It's for the Memory. You need to have a higher Bit interface to make full of the card's memory. For Example, a Card with 512MB of memory will generally have a 256bit interface. If it has a 128bit interface it would only be able to utilize 256MB of it's total, 512MB of memory. The bit interface always has to be exactly half the the entire memory to make full use of the total memory the GPU has.
It's for the Memory. You need to have a higher Bit interface to make full of the card's memory. For Example, a Card with 512MB of memory will generally have a 256bit interface. If it has a 128bit interface it would only be able to utilize 256MB of it's total, 512MB of memory. The bit interface always has to be exactly half the the entire memory to make full use of the total memory the GPU has.

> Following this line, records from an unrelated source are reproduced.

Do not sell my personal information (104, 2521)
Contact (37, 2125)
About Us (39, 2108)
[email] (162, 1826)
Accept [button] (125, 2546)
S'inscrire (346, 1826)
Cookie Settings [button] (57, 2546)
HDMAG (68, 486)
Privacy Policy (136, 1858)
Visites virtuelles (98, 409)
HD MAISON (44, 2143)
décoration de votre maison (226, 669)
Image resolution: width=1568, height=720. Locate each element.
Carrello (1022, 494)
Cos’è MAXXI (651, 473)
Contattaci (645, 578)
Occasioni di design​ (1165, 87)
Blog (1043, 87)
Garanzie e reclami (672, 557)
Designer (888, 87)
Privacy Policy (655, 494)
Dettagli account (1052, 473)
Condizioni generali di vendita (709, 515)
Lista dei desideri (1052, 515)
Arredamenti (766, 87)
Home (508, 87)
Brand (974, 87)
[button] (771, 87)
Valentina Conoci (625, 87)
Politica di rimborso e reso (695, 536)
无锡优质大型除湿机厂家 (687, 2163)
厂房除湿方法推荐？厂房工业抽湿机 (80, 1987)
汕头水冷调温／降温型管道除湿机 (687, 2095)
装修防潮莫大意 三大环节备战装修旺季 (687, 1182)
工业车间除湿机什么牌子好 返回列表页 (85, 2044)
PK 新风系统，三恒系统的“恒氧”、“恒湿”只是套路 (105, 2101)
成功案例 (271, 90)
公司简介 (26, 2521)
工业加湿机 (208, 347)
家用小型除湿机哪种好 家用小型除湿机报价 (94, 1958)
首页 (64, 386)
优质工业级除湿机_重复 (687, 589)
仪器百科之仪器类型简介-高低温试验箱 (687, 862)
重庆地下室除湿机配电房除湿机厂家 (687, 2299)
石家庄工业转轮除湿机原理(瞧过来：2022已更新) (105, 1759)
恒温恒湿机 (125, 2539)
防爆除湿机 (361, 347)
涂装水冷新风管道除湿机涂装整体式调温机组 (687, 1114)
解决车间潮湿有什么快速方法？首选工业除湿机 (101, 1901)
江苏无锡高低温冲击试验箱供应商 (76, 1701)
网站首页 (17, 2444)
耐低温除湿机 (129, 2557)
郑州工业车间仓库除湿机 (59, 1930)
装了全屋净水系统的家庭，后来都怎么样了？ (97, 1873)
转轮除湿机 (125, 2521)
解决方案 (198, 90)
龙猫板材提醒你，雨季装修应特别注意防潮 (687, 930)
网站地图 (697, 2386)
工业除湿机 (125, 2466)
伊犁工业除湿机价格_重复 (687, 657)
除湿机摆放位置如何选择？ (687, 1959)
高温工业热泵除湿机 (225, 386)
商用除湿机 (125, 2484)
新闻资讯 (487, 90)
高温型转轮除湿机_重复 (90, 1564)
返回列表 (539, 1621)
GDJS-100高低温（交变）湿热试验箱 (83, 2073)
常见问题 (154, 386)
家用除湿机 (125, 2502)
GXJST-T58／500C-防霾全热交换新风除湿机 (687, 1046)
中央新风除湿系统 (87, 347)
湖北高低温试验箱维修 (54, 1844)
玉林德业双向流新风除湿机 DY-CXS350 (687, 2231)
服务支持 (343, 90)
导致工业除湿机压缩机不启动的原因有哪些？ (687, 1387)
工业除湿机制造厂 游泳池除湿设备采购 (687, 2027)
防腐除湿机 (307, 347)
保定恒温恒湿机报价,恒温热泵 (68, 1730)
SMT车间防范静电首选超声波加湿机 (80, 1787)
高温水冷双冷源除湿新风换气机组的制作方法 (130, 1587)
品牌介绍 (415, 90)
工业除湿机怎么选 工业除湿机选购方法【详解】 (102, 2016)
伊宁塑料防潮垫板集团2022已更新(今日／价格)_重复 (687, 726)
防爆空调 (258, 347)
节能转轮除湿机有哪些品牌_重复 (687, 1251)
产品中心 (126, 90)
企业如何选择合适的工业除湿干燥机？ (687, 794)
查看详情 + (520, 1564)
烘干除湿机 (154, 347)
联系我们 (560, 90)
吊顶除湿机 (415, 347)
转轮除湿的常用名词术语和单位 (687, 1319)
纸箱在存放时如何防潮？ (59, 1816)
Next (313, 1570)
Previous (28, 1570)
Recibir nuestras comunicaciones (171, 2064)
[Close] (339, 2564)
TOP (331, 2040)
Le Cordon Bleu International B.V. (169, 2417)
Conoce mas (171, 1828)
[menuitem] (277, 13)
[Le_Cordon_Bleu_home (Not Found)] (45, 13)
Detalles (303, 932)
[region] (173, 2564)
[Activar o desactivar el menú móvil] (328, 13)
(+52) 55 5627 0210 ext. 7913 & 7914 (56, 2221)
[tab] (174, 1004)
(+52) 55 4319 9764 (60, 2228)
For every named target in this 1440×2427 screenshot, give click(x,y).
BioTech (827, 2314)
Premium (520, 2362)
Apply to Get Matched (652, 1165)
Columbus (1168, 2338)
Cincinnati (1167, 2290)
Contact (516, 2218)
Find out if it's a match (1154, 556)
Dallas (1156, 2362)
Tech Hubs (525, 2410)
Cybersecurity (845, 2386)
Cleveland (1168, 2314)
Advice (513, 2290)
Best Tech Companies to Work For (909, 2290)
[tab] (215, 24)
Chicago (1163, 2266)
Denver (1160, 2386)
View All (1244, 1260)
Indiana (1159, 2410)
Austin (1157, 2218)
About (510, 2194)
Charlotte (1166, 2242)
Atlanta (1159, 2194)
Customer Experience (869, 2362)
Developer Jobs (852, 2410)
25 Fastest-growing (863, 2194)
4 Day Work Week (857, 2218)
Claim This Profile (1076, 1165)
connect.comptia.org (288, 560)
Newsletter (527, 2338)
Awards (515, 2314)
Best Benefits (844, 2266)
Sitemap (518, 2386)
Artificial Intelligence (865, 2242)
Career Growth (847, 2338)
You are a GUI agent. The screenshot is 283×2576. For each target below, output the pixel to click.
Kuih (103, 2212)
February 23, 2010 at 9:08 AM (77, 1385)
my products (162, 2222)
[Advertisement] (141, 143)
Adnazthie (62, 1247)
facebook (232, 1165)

Not wanting to start an argument, but that was not my understanding of the function of the memory interface. All the memory will be used, the interface is simply put the bandwidth that the GPU and the memory use to communicate. Therefore, a 256 bit interface can transfer information from the GPU at about twice the rate of the 128 bit, meaning that more info can be written to and from the memory faster. That is why the higher bitrate cards tend to have better performance with options such as antialaising (yeah, probably misspelled that one) enabled than one with a lower memory interface. I look at it like a highway and the info is the cars. You can get all the cars from point A to point B, but it would be faster with 4 lanes than with 2.
And on the subject of the topic of this thread, I picked up the XXX version of the 8800 GS Urza picked up (basically the same card, just clocked higher out of the box) and it is very nice, especially considering the price. And running 2 in SLI would probably give all the performance anyone would need at the moment.